(Page segmentation data)
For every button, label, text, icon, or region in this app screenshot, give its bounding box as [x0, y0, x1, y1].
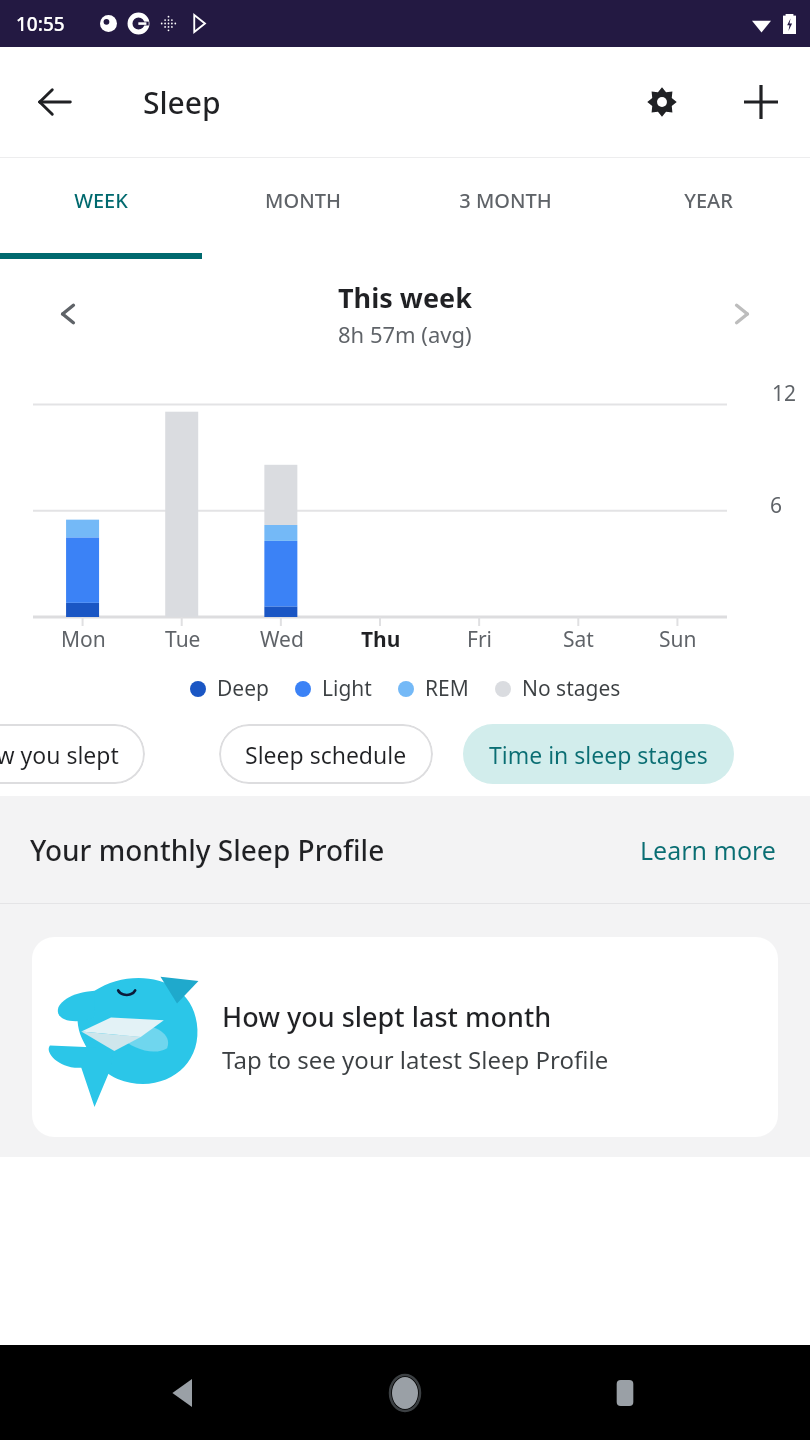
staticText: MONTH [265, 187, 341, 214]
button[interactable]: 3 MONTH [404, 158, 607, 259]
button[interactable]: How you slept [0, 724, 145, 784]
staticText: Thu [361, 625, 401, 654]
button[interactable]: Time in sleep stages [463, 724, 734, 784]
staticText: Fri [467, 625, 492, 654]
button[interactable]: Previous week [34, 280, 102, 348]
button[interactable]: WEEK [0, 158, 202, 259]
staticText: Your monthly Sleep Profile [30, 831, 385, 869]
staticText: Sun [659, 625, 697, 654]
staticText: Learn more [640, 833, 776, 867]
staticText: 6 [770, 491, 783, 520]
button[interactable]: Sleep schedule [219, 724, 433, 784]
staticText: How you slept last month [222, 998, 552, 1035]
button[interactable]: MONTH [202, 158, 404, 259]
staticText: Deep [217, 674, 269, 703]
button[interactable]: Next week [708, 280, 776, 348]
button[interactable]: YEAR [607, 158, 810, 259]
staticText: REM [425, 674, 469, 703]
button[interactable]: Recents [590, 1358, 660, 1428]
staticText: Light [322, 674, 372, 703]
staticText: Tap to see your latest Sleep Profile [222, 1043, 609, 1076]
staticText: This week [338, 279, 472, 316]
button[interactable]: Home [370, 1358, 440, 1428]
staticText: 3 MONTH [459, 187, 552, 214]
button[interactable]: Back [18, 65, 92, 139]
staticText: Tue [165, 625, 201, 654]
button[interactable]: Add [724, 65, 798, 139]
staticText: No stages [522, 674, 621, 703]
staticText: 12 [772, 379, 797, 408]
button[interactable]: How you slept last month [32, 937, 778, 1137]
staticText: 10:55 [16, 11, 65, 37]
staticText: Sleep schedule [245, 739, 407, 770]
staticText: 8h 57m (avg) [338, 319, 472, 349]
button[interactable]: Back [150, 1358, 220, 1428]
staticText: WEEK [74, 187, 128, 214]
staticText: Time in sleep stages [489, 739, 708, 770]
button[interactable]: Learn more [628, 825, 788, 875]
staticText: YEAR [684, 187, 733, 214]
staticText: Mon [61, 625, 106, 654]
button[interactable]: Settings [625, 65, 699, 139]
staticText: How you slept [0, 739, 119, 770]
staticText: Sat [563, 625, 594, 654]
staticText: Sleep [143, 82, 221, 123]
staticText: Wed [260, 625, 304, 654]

TASK GOAL
Drop the pictures and give every line above again exactly.

REPLY
For every button, label, text, icon, or region in this app screenshot, give its bounding box as [x0, y0, x1, y1].
staticText: MONTH [265, 187, 341, 214]
button[interactable]: 3 MONTH [404, 158, 607, 259]
button[interactable]: How you slept [0, 724, 145, 784]
staticText: Thu [361, 625, 401, 654]
button[interactable]: Time in sleep stages [463, 724, 734, 784]
staticText: Fri [467, 625, 492, 654]
button[interactable]: Previous week [34, 280, 102, 348]
button[interactable]: WEEK [0, 158, 202, 259]
staticText: Your monthly Sleep Profile [30, 831, 385, 869]
staticText: Sun [659, 625, 697, 654]
staticText: Learn more [640, 833, 776, 867]
staticText: 6 [770, 491, 783, 520]
button[interactable]: Sleep schedule [219, 724, 433, 784]
staticText: How you slept last month [222, 998, 552, 1035]
button[interactable]: MONTH [202, 158, 404, 259]
staticText: Deep [217, 674, 269, 703]
button[interactable]: Next week [708, 280, 776, 348]
button[interactable]: YEAR [607, 158, 810, 259]
staticText: REM [425, 674, 469, 703]
button[interactable]: Recents [590, 1358, 660, 1428]
staticText: Light [322, 674, 372, 703]
staticText: Tap to see your latest Sleep Profile [222, 1043, 609, 1076]
staticText: This week [338, 279, 472, 316]
button[interactable]: Home [370, 1358, 440, 1428]
staticText: 3 MONTH [459, 187, 552, 214]
button[interactable]: Back [18, 65, 92, 139]
staticText: Tue [165, 625, 201, 654]
button[interactable]: Add [724, 65, 798, 139]
staticText: No stages [522, 674, 621, 703]
staticText: 12 [772, 379, 797, 408]
button[interactable]: How you slept last month [32, 937, 778, 1137]
staticText: 10:55 [16, 11, 65, 37]
staticText: Sleep schedule [245, 739, 407, 770]
staticText: 8h 57m (avg) [338, 319, 472, 349]
button[interactable]: Back [150, 1358, 220, 1428]
staticText: WEEK [74, 187, 128, 214]
staticText: Time in sleep stages [489, 739, 708, 770]
button[interactable]: Learn more [628, 825, 788, 875]
staticText: YEAR [684, 187, 733, 214]
staticText: Mon [61, 625, 106, 654]
button[interactable]: Settings [625, 65, 699, 139]
staticText: How you slept [0, 739, 119, 770]
staticText: Sat [563, 625, 594, 654]
staticText: Sleep [143, 82, 221, 123]
staticText: Wed [260, 625, 304, 654]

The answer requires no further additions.